The problems caused by Microsoft because of this have been quite large, and have led to many extra hours of work, to repeatedly manually fix content inserted by a CMS rich-text editor. It has caused content to not display in Firefox or the FCKEditor that was used to insert it. Here is a rough first effort to clean up the code before it's inserted into the database or file.

function removeMSCrap($crap, $richText=false) { $find = Array(chr(128), chr(133), chr(8226), chr(145), chr(8217), chr(146), chr(8220), chr(147), chr(8221), chr(148), chr(8226), chr(149), chr(8211), chr(150), chr(8212), chr(151), chr(153), chr(169), chr(174)); $replace = Array("&euro;", "&#133;", "&#8243;", "&#039;", "&#039;", "&#039;", "&#039;", "&#034;", "&#034;", "&#034;", "&#034;", "&#149;", "&#149;", "&#150;", "&#150;", "&#151;", "&#153;", "&copy;", "&reg;"); $roses = str_replace($find, $replace, $crap); if($richText) { $find = '/\<meta (\n|.)+\<\/meta\>/i'; $roses = preg_replace($find, '', $roses); $roses = str_replace("</meta>", "", $roses); } return $roses; }

This is generally the same as the last function I wrote with the addition of the final preg_replace() call, which uses a non-greedy regular expression to remove any meta tags and their contents.

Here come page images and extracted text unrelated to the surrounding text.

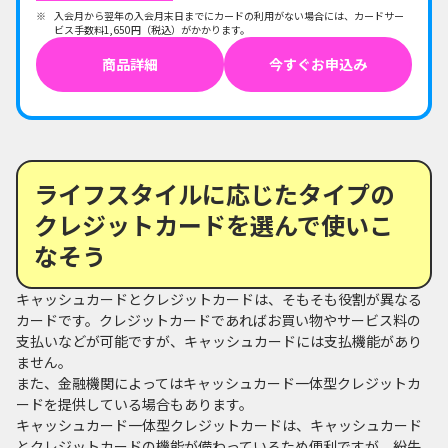
入会月から翌年の入会月末日までにカードの利用がない場合には、カードサー
ビス手数料1,650円（税込）がかかります。
商品詳細
今すぐお申込み
ライフスタイルに応じたタイプの
クレジットカードを選んで使いこ
なそう
キャッシュカードとクレジットカードは、そもそも役割が異なる
カードです。クレジットカードであればお買い物やサービス料の
支払いなどが可能ですが、キャッシュカードには支払機能があり
ません。
また、金融機関によってはキャッシュカード一体型クレジットカ
ードを提供している場合もあります。
キャッシュカード一体型クレジットカードは、キャッシュカード
とクレジットカードの機能が備わっているため便利ですが、紛失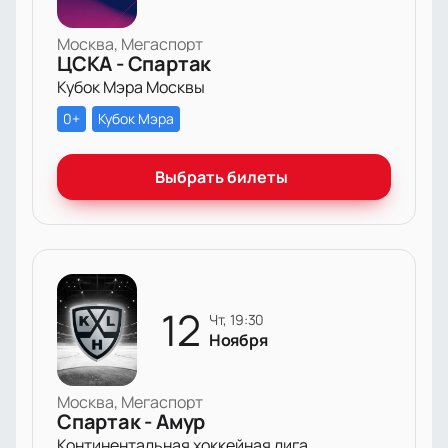
Москва, Мегаспорт
ЦСКА - Спартак
Кубок Мэра Москвы
0+
Кубок Мэра
Выбрать билеты
12
чт, 19:30
Ноября
Москва, Мегаспорт
Спартак - Амур
Континентальная хоккейная лига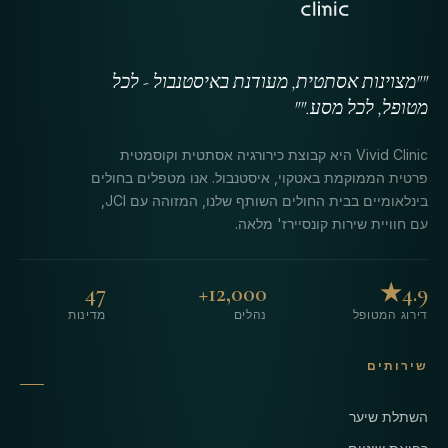
""מצוינות אסתטית, מעודנת באיסטנבול - לכל
מטופל, לכל מסע.""
Vivid Clinic היא קבוצת כירורגיה אסתטית וקוסמטית
פרטית הממוקמת באטקוי, איסטנבול. אנו מטפלים בחולים
בינלאומיים בבית החולים השותף שלנו, המזוהה עם JCI,
עם חוויית שירות קונסיירז' מלאה.
47
12,000+
4.9★
דירוג המטופל
נהלים
מדינות
שירותים
השתלת שיער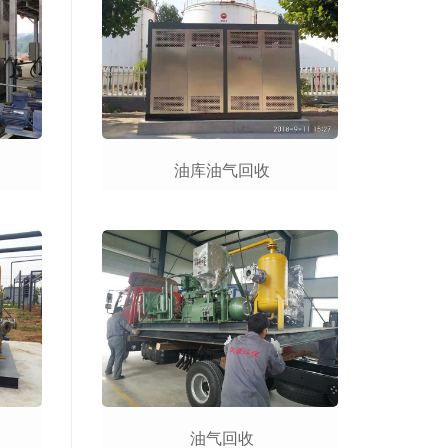
油库油气回收
油气回收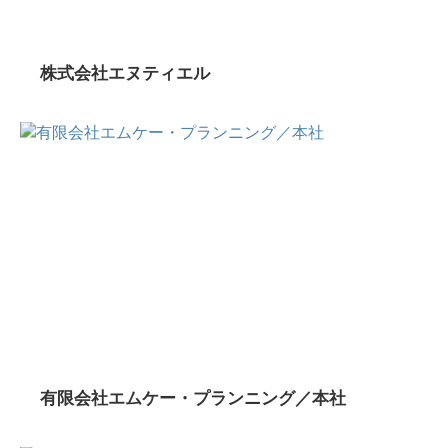
株式会社エヌティエル
有限会社エムケー・プランニング／本社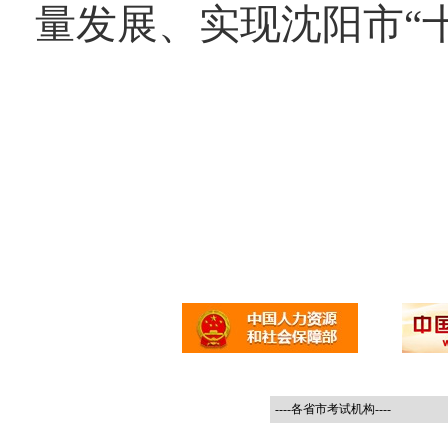
量发展、实现沈阳市“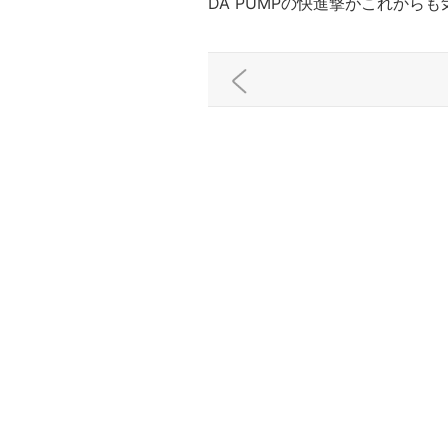
DA PUMPの快進撃がこれから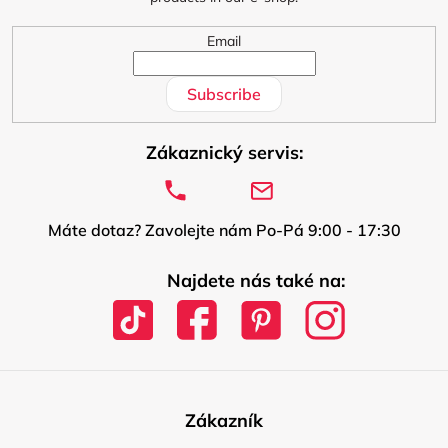
Email
Subscribe
Zákaznický servis:
Máte dotaz? Zavolejte nám Po-Pá 9:00 - 17:30
Najdete nás také na:
Zákazník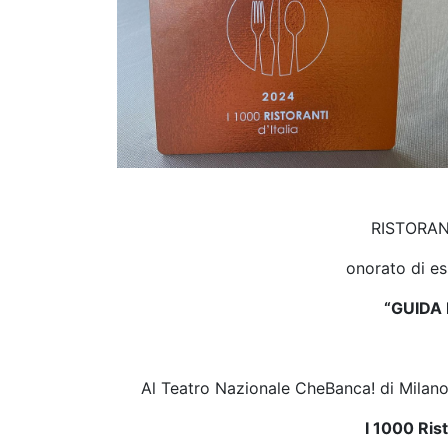
RISTORA
onorato di e
“GUIDA
Al Teatro Nazionale CheBanca! di Milano
I 1000 Rist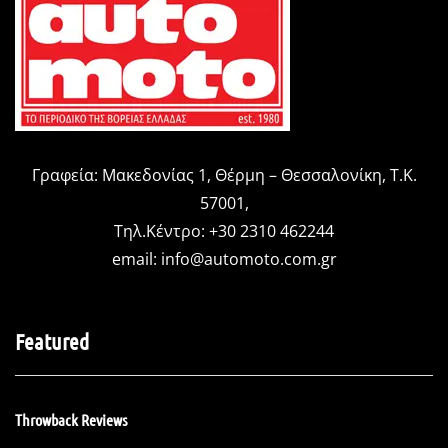
Γραφεία: Μακεδονίας 1, Θέρμη – Θεσσαλονίκη, Τ.Κ.
57001,
Τηλ.Κέντρο: +30 2310 462244
email:
info@automoto.com.gr
Featured
Throwback Reviews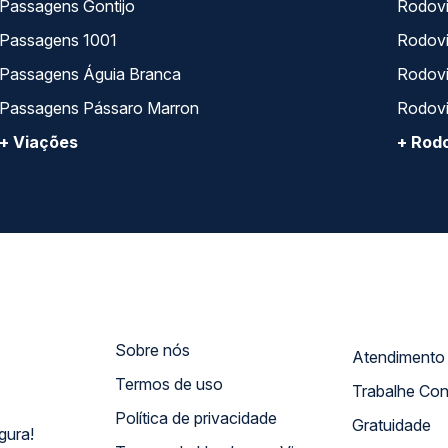
Passagens Gontijo
Rodovi
Passagens 1001
Rodoviá
Passagens Águia Branca
Rodoviá
Passagens Pássaro Marron
Rodovi
+ Viações
+ Rodo
Sobre nós
Termos de uso
Trabalhe Co
Política de privacidade
Gratuidade
gura!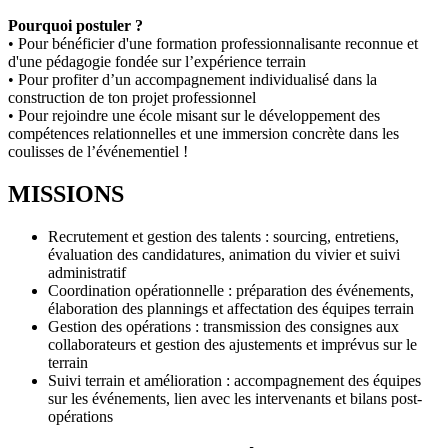
Pourquoi postuler ?
• Pour bénéficier d'une formation professionnalisante reconnue et
d'une pédagogie fondée sur l’expérience terrain
• Pour profiter d’un accompagnement individualisé dans la
construction de ton projet professionnel
• Pour rejoindre une école misant sur le développement des
compétences relationnelles et une immersion concrète dans les
coulisses de l’événementiel !
MISSIONS
Recrutement et gestion des talents : sourcing, entretiens,
évaluation des candidatures, animation du vivier et suivi
administratif
Coordination opérationnelle : préparation des événements,
élaboration des plannings et affectation des équipes terrain
Gestion des opérations : transmission des consignes aux
collaborateurs et gestion des ajustements et imprévus sur le
terrain
Suivi terrain et amélioration : accompagnement des équipes
sur les événements, lien avec les intervenants et bilans post-
opérations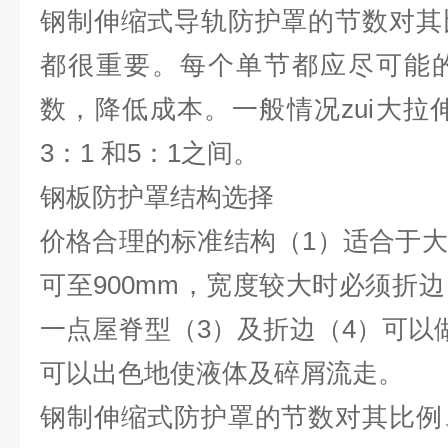
钢制伸缩式导轨防护罩的节数对其
都很重要。每个单节都应尽可能
数，降低成本。一般情况zui大拉伸
3：1 和5：1之间。
钢板防护罩结构选择
价格合理的标准结构（1）适合于
可至900mm，宽度较大时必须折
一点屋脊型（3）及折边（4）可以
可以出色地使液体及碎屑流走。
钢制伸缩式防护罩的节数对其比例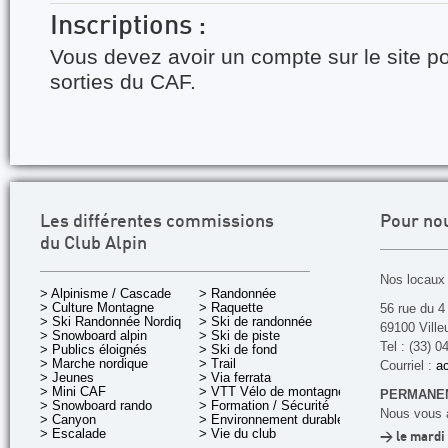
Inscriptions :
Vous devez avoir un compte sur le site po
sorties du CAF.
Les différentes commissions
Pour no
du Club Alpin
Nos locaux 
> Alpinisme / Cascade
> Randonnée
> Culture Montagne
> Raquette
56 rue du 4
> Ski Randonnée Nordique
> Ski de randonnée
69100 Ville
> Snowboard alpin
> Ski de piste
Tel : (33) 0
> Publics éloignés
> Ski de fond
> Marche nordique
> Trail
Courriel :
ac
> Jeunes
> Via ferrata
> Mini CAF
> VTT Vélo de montagne
PERMANEN
> Snowboard rando
> Formation / Sécurité
Nous vous a
> Canyon
> Environnement durable
> Escalade
> Vie du club
> le mardi 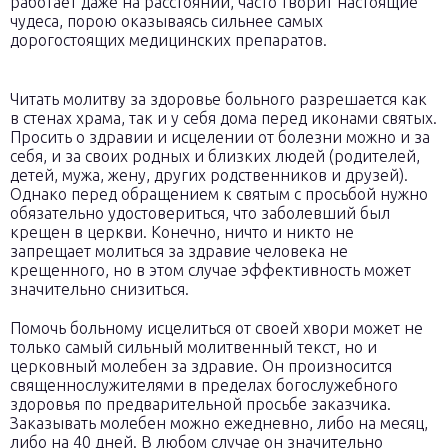
работает даже на расстоянии, часто творит настоящие
чудеса, порою оказываясь сильнее самых
дорогостоящих медицинских препаратов.
Читать молитву за здоровье больного разрешается как
в стенах храма, так и у себя дома перед иконами святых.
Просить о здравии и исцелении от болезни можно и за
себя, и за своих родных и близких людей (родителей,
детей, мужа, жену, других родственников и друзей).
Однако перед обращением к святым с просьбой нужно
обязательно удостовериться, что заболевший был
крещен в церкви. Конечно, ничто и никто не
запрещает молиться за здравие человека не
крещенного, но в этом случае эффективность может
значительно снизиться.
Помочь больному исцелиться от своей хвори может не
только самый сильный молитвенный текст, но и
церковный молебен за здравие. Он произносится
священнослужителями в пределах богослужебного
здоровья по предварительной просьбе заказчика.
Заказывать молебен можно ежедневно, либо на месяц,
либо на 40 дней. В любом случае он значительно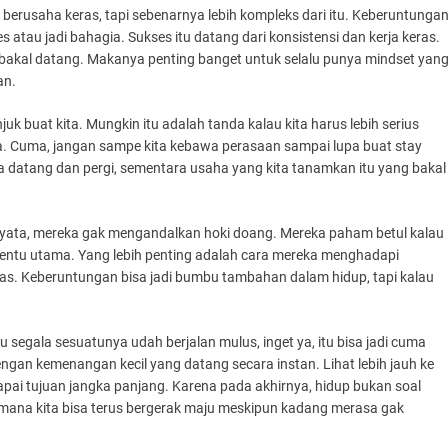
 berusaha keras, tapi sebenarnya lebih kompleks dari itu. Keberuntunga
 atau jadi bahagia. Sukses itu datang dari konsistensi dan kerja keras.
tu bakal datang. Makanya penting banget untuk selalu punya mindset yan
an.
njuk buat kita. Mungkin itu adalah tanda kalau kita harus lebih serius
. Cuma, jangan sampe kita kebawa perasaan sampai lupa buat stay
sa datang dan pergi, sementara usaha yang kita tanamkan itu yang bakal
h nyata, mereka gak mengandalkan hoki doang. Mereka paham betul kalau
enentu utama. Yang lebih penting adalah cara mereka menghadapi
as. Keberuntungan bisa jadi bumbu tambahan dalam hidup, tapi kalau
segala sesuatunya udah berjalan mulus, inget ya, itu bisa jadi cuma
gan kemenangan kecil yang datang secara instan. Lihat lebih jauh ke
pai tujuan jangka panjang. Karena pada akhirnya, hidup bukan soal
gimana kita bisa terus bergerak maju meskipun kadang merasa gak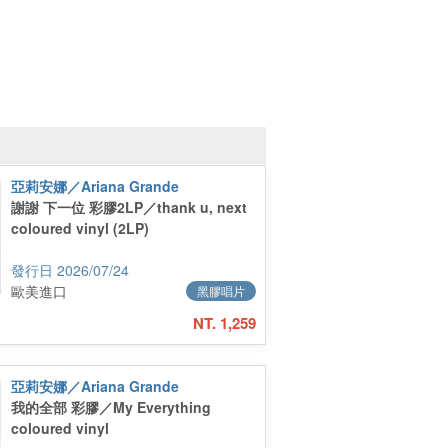
亞莉安娜／Ariana Grande
謝謝 下一位 彩膠2LP／thank u, next
coloured vinyl (2LP)
2026/07/24
歐美進口
黑膠唱片
NT. 1,259
亞莉安娜／Ariana Grande
我的全部 彩膠／My Everything
coloured vinyl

For this reason, you should use this function only on excerpts of text, not the whole HTML page, as you don't want to remove all the content in your <head> tags!

Because the expression is non-greedy, there's a final str_replace() call to clean up any straggling </meta> tags.

The content is safe to remove simply because meta tags just don't belong in the <body>, which is probably why Microsoft decided it was a good idea to put them there for it's own software to make use of.